### Work task
Every line between the one containing "Korzyści członkostwa" and the last line of the data, both included, is to be set down exactly, and pictures are to be omitted.

[[ Provided entries, beginning ]]

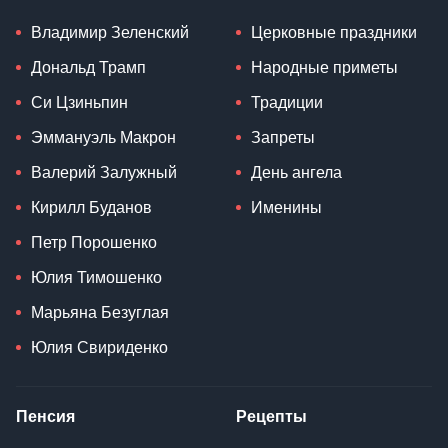
Владимир Зеленский
Церковные праздники
Дональд Трамп
Народные приметы
Си Цзиньпин
Традиции
Эммануэль Макрон
Запреты
Валерий Залужный
День ангела
Кирилл Буданов
Именины
Петр Порошенко
Юлия Тимошенко
Марьяна Безуглая
Юлия Свириденко
Пенсия
Рецепты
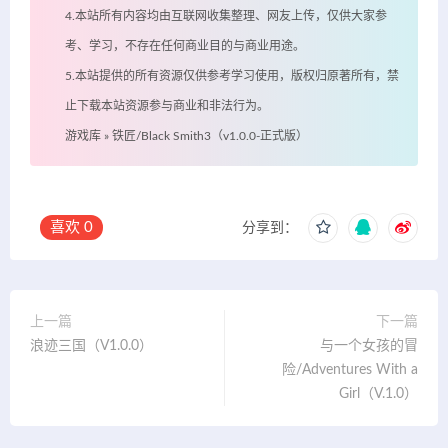
4.本站所有内容均由互联网收集整理、网友上传，仅供大家参
考、学习，不存在任何商业目的与商业用途。
5.本站提供的所有资源仅供参考学习使用，版权归原著所有，禁
止下载本站资源参与商业和非法行为。
游戏库
»
铁匠/Black Smith3（v1.0.0-正式版）
喜欢
0
分享到：
上一篇
下一篇
浪迹三国（V1.0.0）
与一个女孩的冒
险/Adventures With a
Girl（V.1.0）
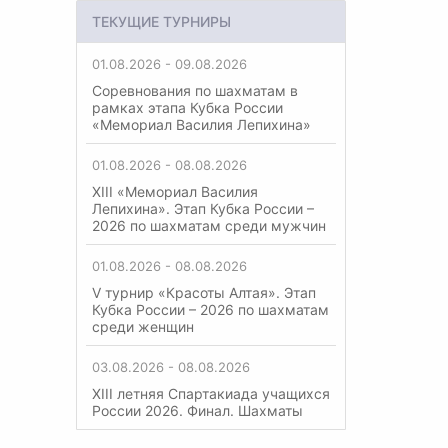
ТЕКУЩИЕ ТУРНИРЫ
01.08.2026 - 09.08.2026
Соревнования по шахматам в
рамках этапа Кубка России
«Мемориал Василия Лепихина»
01.08.2026 - 08.08.2026
XIII «Мемориал Василия
Лепихина». Этап Кубка России –
2026 по шахматам среди мужчин
01.08.2026 - 08.08.2026
V турнир «Красоты Алтая». Этап
Кубка России – 2026 по шахматам
среди женщин
03.08.2026 - 08.08.2026
XIII летняя Спартакиада учащихся
России 2026. Финал. Шахматы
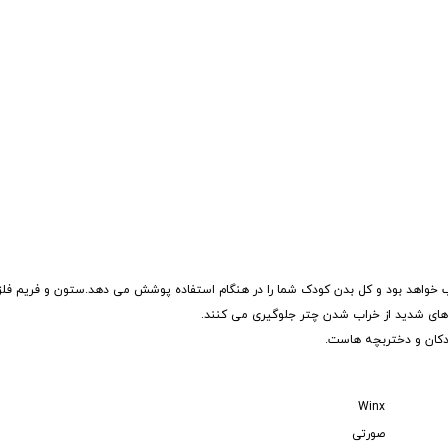
 در حالت بازشو است که مناسب خواهد بود و کل بدن کودک شما را در هنگام استفاده پوشش می دهد.ستون و فری
بادهای شدید از خراب شدن چتر جلوگیری می کنند.
دکان و دختربچه هاست.
Winx
صورتی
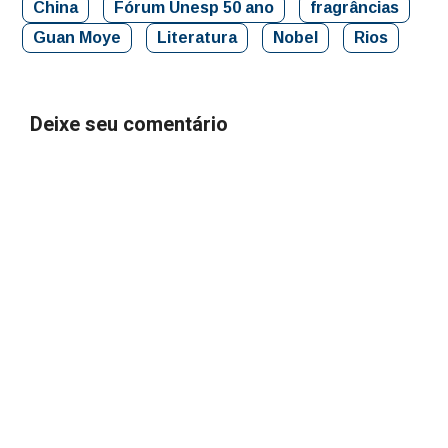
China
Fórum Unesp 50 ano
fragrâncias
Guan Moye
Literatura
Nobel
Rios
Deixe seu comentário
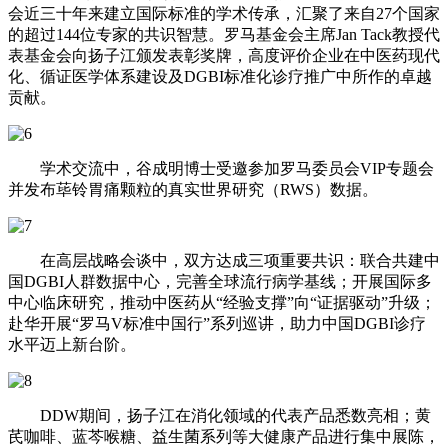
会近三十年来建立国际标准的学术传承，汇聚了来自27个国家
的超过144位专家的共识智慧。罗马基金会主席Jan Tack教授代
表基金会向扬子江颁发表彰奖牌，高度评价企业在中医药现代
化、循证医学体系建设及DGBI标准化诊疗推广中所作的卓越
贡献。
学术交流中，谷成明博士受邀参加罗马委员会VIP专题会
并发布荜铃胃痛颗粒的真实世界研究（RWS）数据。
在高层战略会谈中，双方达成三项重要共识：联合共建中
国DGBI人群数据中心，完善全球流行病学基线；开展国际多
中心临床研究，推动中医药从“经验支撑”向“证据驱动”升级；
赴华开展“罗马V标准中国行”系列巡讲，助力中国DGBI诊疗
水平迈上新台阶。
DDW期间，扬子江在消化领域的代表产品悉数亮相；黄
芪咖啡、蓝芩喉糖、益生菌系列等大健康产品进行集中展陈，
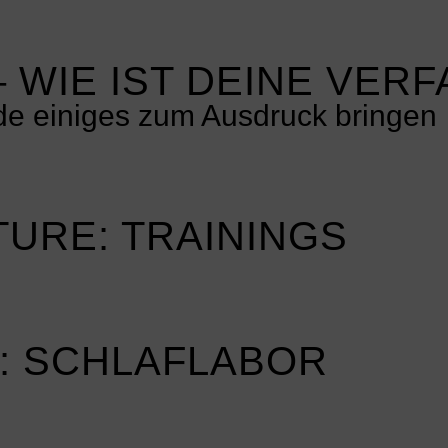
 WIE IST DEINE VER
rde einiges zum Ausdruck bringen
URE: TRAININGS
R: SCHLAFLABOR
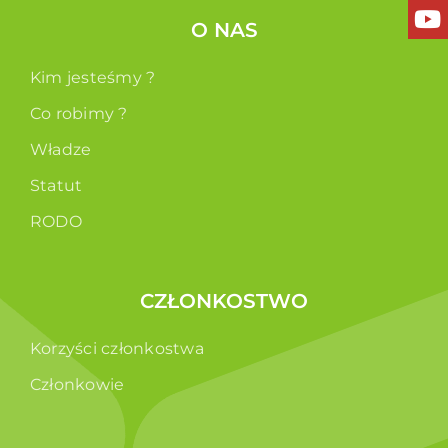
O NAS
Kim jesteśmy ?
Co robimy ?
Władze
Statut
RODO
CZŁONKOSTWO
Korzyści członkostwa
Członkowie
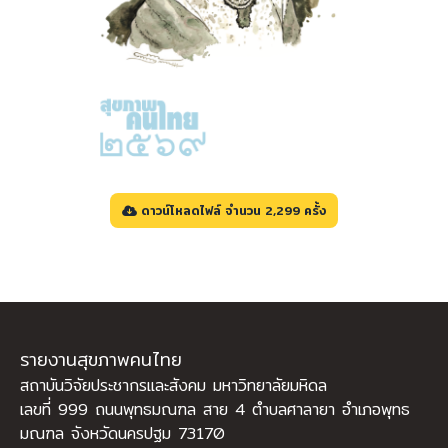
ดาวน์โหลดไฟล์ จำนวน 2,299 ครั้ง
รายงานสุขภาพคนไทย
สถาบันวิจัยประชากรและสังคม มหาวิทยาลัยมหิดล
เลขที่ 999 ถนนพุทธมณฑล สาย 4 ตำบลศาลายา อำเภอพุทธ
มณฑล จังหวัดนครปฐม 73170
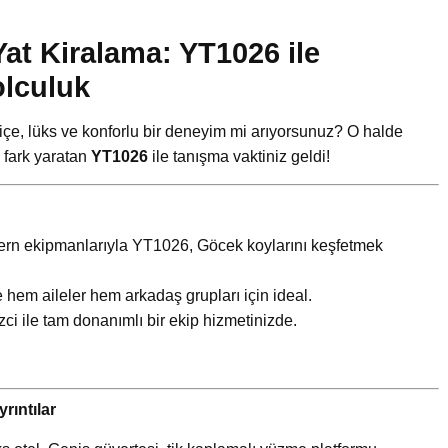
at Kiralama: YT1026 ile
olculuk
ç içe, lüks ve konforlu bir deneyim mi arıyorsunuz? O halde
a fark yaratan
YT1026
ile tanışma vaktiniz geldi!
ern ekipmanlarıyla YT1026, Göcek koylarını keşfetmek
e hem aileler hem arkadaş grupları için ideal.
ci ile tam donanımlı bir ekip hizmetinizde.
rıntılar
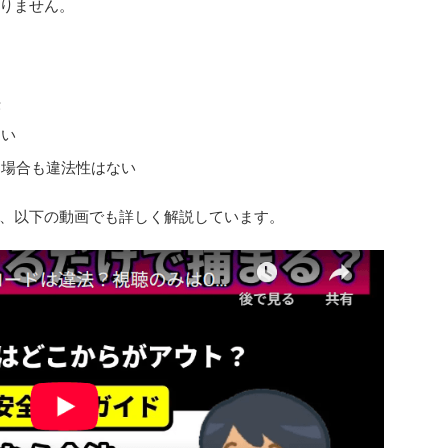
りません。
法
ない
る場合も違法性はない
、以下の動画でも詳しく解説しています。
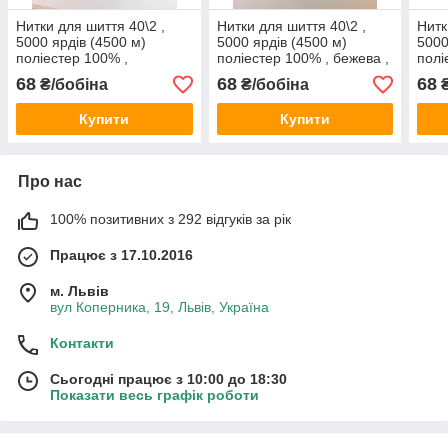
Нитки для шиття 40\2 ,
Нитки для шиття 40\2 ,
Нитк
5000 ярдів (4500 м)
5000 ярдів (4500 м)
5000
поліестер 100% ,
поліестер 100% , бежева ,
полі
коричнева 307
105
темн
68
68
68
₴/бобіна
₴/бобіна
₴
Купити
Купити
Про нас
100% позитивних з 292 відгуків за рік
Працює з 17.10.2016
м. Львів
вул Коперника, 19, Львів, Україна
Контакти
Сьогодні працює з 10:00 до 18:30
Показати весь графік роботи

[[ Provided entries, end ]]

### Exercise result
Korzyści członkostwa
Członkowie
ดาวน์โหลดไฟล์ จำนวน 2,299 ครั้ง
รายงานสุขภาพคนไทย
สถาบันวิจัยประชากรและสังคม มหาวิทยาลัยมหิดล
เลขที่ 999 ถนนพุทธมณฑล สาย 4 ตำบลศาลายา อำเภอพุทธ
มณฑล จังหวัดนครปฐม 73170
at Kiralama: YT1026 ile
olculuk
ç içe, lüks ve konforlu bir deneyim mi arıyorsunuz? O halde
a fark yaratan
YT1026
ile tanışma vaktiniz geldi!
ern ekipmanlarıyla YT1026, Göcek koylarını keşfetmek
e hem aileler hem arkadaş grupları için ideal.
ci ile tam donanımlı bir ekip hizmetinizde.
rıntılar
りません。
法
ない
る場合も違法性はない
、以下の動画でも詳しく解説しています。
Нитки для шиття 40\2 ,
Нитки для шиття 40\2 ,
Нитк
5000 ярдів (4500 м)
5000 ярдів (4500 м)
5000
поліестер 100% ,
поліестер 100% , бежева ,
полі
коричнева 307
105
темн
68
68
68
₴/бобіна
₴/бобіна
₴
Купити
Купити
Про нас
100% позитивних з 292 відгуків за рік
Працює з 17.10.2016
м. Львів
вул Коперника, 19, Львів, Україна
Контакти
Сьогодні працює з 10:00 до 18:30
Показати весь графік роботи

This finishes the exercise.